WORKING DATA

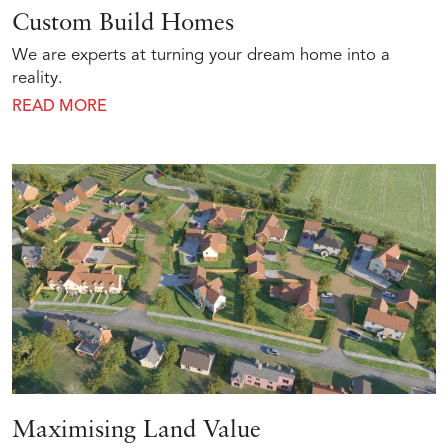
Custom Build Homes
We are experts at turning your dream home into a
reality.
READ MORE
Maximising Land Value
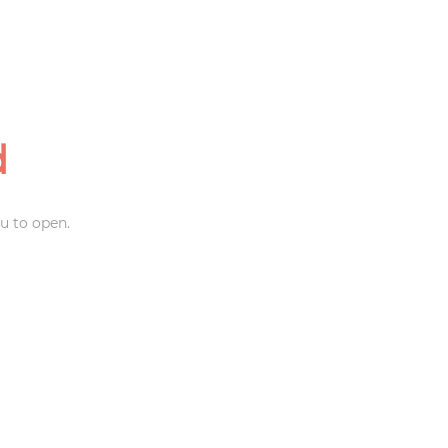
d
u to open.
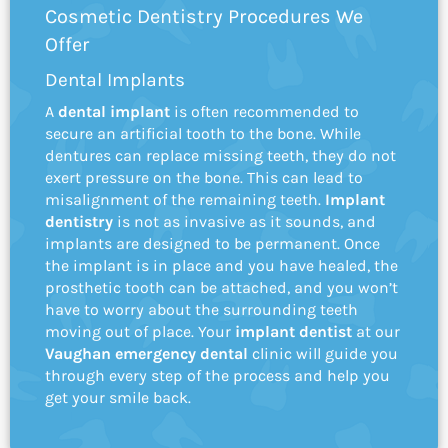
Cosmetic Dentistry Procedures We
Offer
Dental Implants
A
dental implant
is often recommended to
secure an artificial tooth to the bone. While
dentures can replace missing teeth, they do not
exert pressure on the bone. This can lead to
misalignment of the remaining teeth.
Implant
dentistry
is not as invasive as it sounds, and
implants are designed to be permanent. Once
the implant is in place and you have healed, the
prosthetic tooth can be attached, and you won’t
have to worry about the surrounding teeth
moving out of place. Your
implant dentist
at our
Vaughan emergency dental
clinic will guide you
through every step of the process and help you
get your smile back.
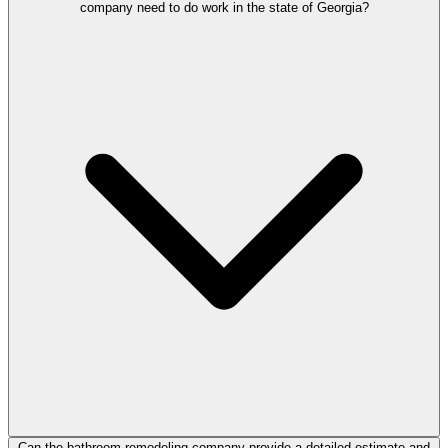
company need to do work in the state of Georgia?
Can the bathroom remodeling company provide a detailed estimate and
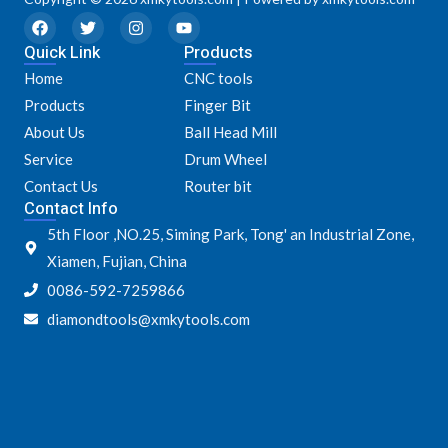
F
T
I
Y
a
w
n
o
Quick Link
c
i
s
u
Products
e
t
t
t
Home
CNC tools
b
t
a
u
o
e
g
b
Products
Finger Bit
o
r
r
e
k
a
About Us
Ball Head Mill
m
Service
Drum Wheel
Contact Us
Router bit
Contact Info
5th Floor ,NO.25, Siming Park, Tong' an Industrial Zone,
Xiamen, Fujian, China
0086-592-7259866
diamondtools@xmkytools.com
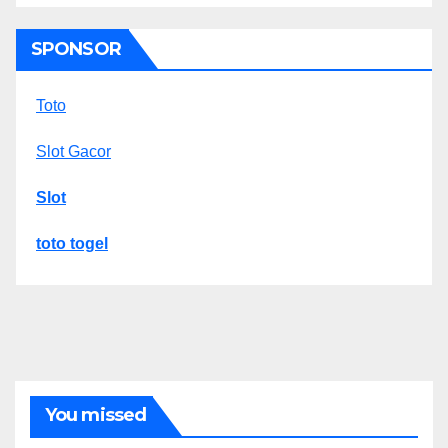
SPONSOR
Toto
Slot Gacor
Slot
toto togel
You missed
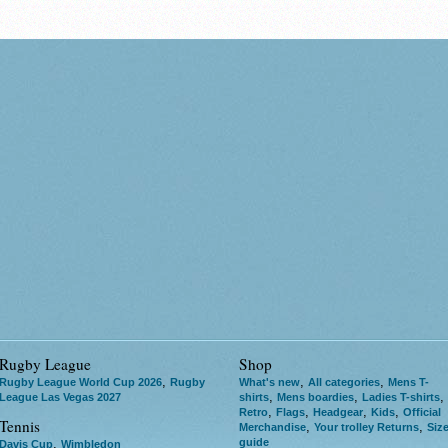
Rugby League
Shop
,
,
,
Rugby League World Cup 2026
Rugby
What's new
All categories
Mens T-
,
,
,
League Las Vegas 2027
shirts
Mens boardies
Ladies T-shirts
,
,
,
,
Retro
Flags
Headgear
Kids
Official
Tennis
,
,
Merchandise
Your trolley Returns
Siz
guide
,
Davis Cup
Wimbledon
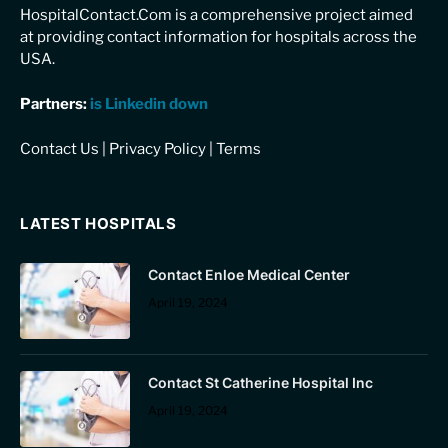
HospitalContact.Com is a comprehensive project aimed
at providing contact information for hospitals across the
USA.
Partners:
is Linkedin down
Contact Us
|
Privacy Policy
|
Terms
LATEST HOSPITALS
Contact Enloe Medical Center
April 19, 2024
Contact St Catherine Hospital Inc
April 19, 2024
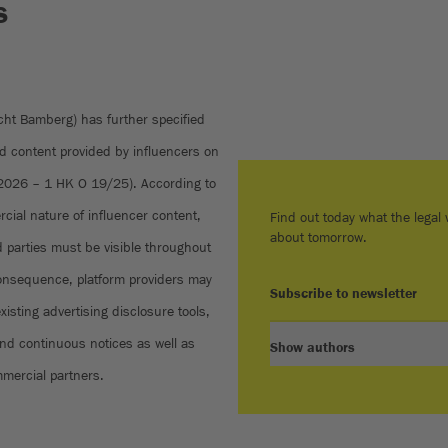
s
cht Bamberg) has further specified
ed content provided by influencers on
 2026 – 1 HK O 19/25). According to
rcial nature of influencer content,
Find out today what the legal w
about tomorrow.
rd parties must be visible throughout
 consequence, platform providers may
Subscribe to newsletter
isting advertising disclosure tools,
and continuous notices as well as
Show authors
ommercial partners.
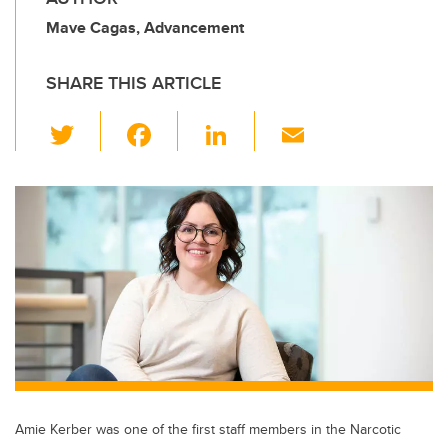
Mave Cagas, Advancement
SHARE THIS ARTICLE
T
F
Li
E
wi
a
n
m
tt
c
k
ail
er
e
e
b
dI
o
n
o
k
Amie Kerber was one of the first staff members in the Narcotic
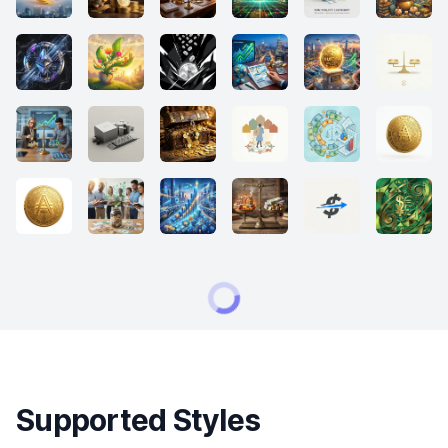
Supported Styles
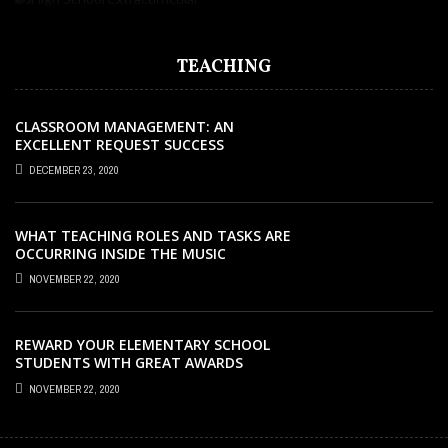
TEACHING
CLASSROOM MANAGEMENT: AN
EXCELLENT REQUEST SUCCESS
DECEMBER 23, 2020
WHAT TEACHING ROLES AND TASKS ARE
OCCURRING INSIDE THE MUSIC
CLASSROOM?
NOVEMBER 22, 2020
REWARD YOUR ELEMENTARY SCHOOL
STUDENTS WITH GREAT AWARDS
NOVEMBER 22, 2020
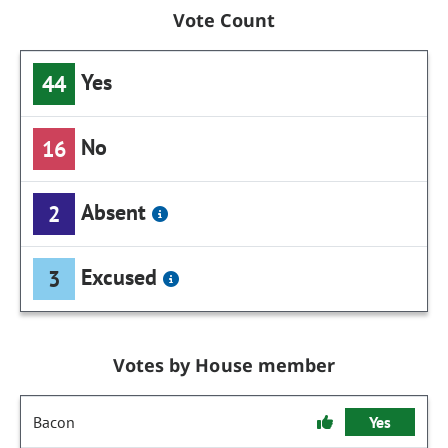
Vote Count
Yes
44
No
16
Absent
2
Excused
3
Votes by House member
Bacon
Yes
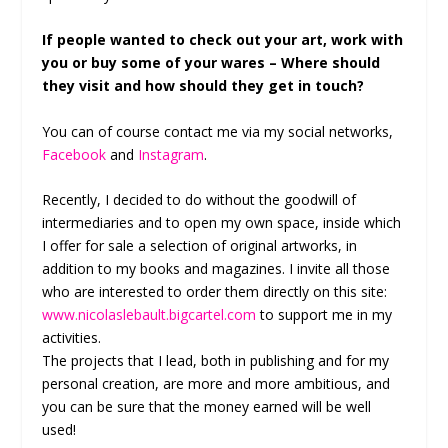
If people wanted to check out your art, work with
you or buy some of your wares – Where should
they visit and how should they get in touch?
You can of course contact me via my social networks,
Facebook
and
Instagram
.
Recently, I decided to do without the goodwill of
intermediaries and to open my own space, inside which
I offer for sale a selection of original artworks, in
addition to my books and magazines. I invite all those
who are interested to order them directly on this site:
www.nicolaslebault.bigcartel.com
to support me in my
activities.
The projects that I lead, both in publishing and for my
personal creation, are more and more ambitious, and
you can be sure that the money earned will be well
used!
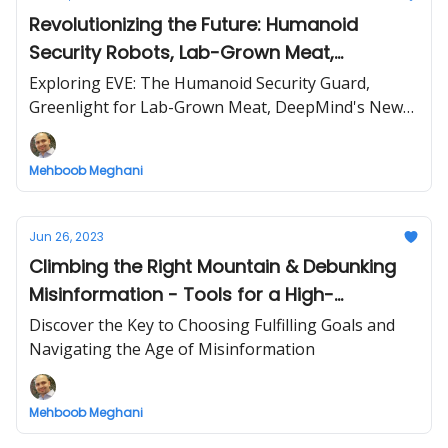
Revolutionizing the Future: Humanoid
Security Robots, Lab-Grown Meat,
Advanced AI, and Innovative Plastic
Exploring EVE: The Humanoid Security Guard,
Recycling
Greenlight for Lab-Grown Meat, DeepMind's New
AI 'Gemini', and DePoly's Groundbreaking Recycling
Tech
Mehboob Meghani
Jun 26, 2023
Climbing the Right Mountain & Debunking
Misinformation - Tools for a High-
Performing Life
Discover the Key to Choosing Fulfilling Goals and
Navigating the Age of Misinformation
Mehboob Meghani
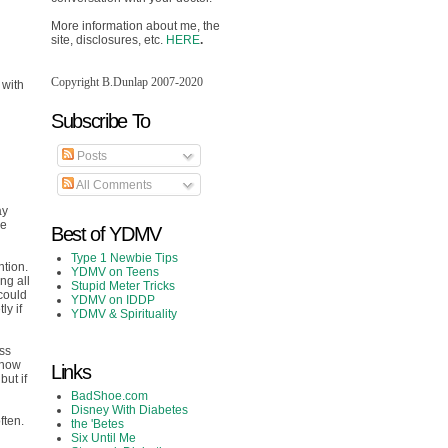
More information about me, the
site, disclosures, etc.
HERE
.
Copyright B.Dunlap 2007-2020
 with
Subscribe To
Posts
All Comments
ay
he
Best of YDMV
Type 1 Newbie Tips
ntion.
YDMV on Teens
ng all
Stupid Meter Tricks
 could
YDMV on IDDP
ly if
YDMV & Spirituality
ess
know
Links
but if
BadShoe.com
Disney With Diabetes
ften.
the 'Betes
Six Until Me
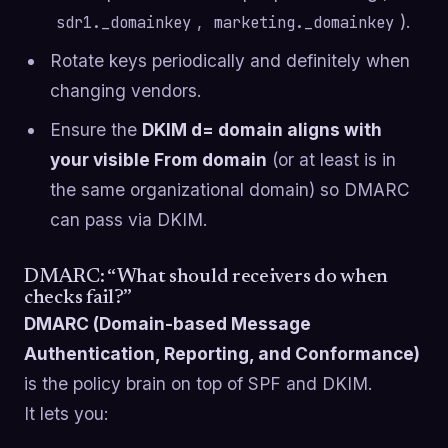
,
).
sdr1._domainkey
marketing._domainkey
Rotate keys periodically and definitely when
changing vendors.
Ensure the
DKIM d= domain aligns with
your visible From domain
(or at least is in
the same organizational domain) so DMARC
can pass via DKIM.
DMARC: “What should receivers do when
checks fail?”
DMARC (Domain-based Message
Authentication, Reporting, and Conformance)
is the policy brain on top of SPF and DKIM.
It lets you:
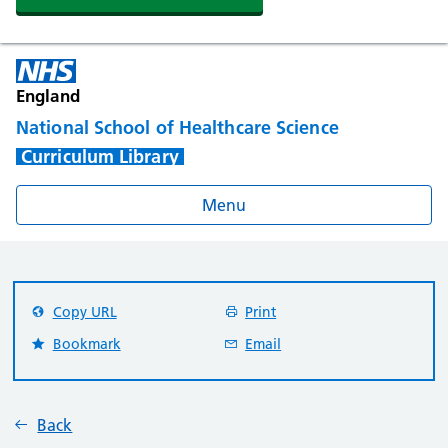
England
National School of Healthcare Science
Curriculum Library
Menu
Copy URL
Print
Bookmark
Email
Back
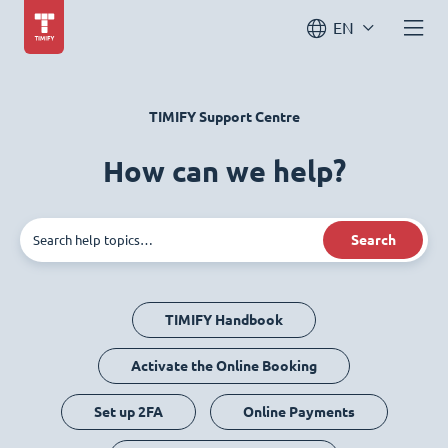
EN
TIMIFY Support Centre
How can we help?
Search
TIMIFY Handbook
Activate the Online Booking
Set up 2FA
Online Payments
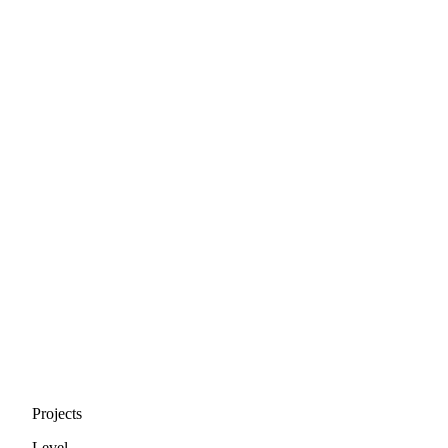
Projects
Level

ASSIGNED TASK
Would you filter the records and copy each line that contains the word "Subscribe"?

RESPONSE
Subscribe to newsletter
Subscribe To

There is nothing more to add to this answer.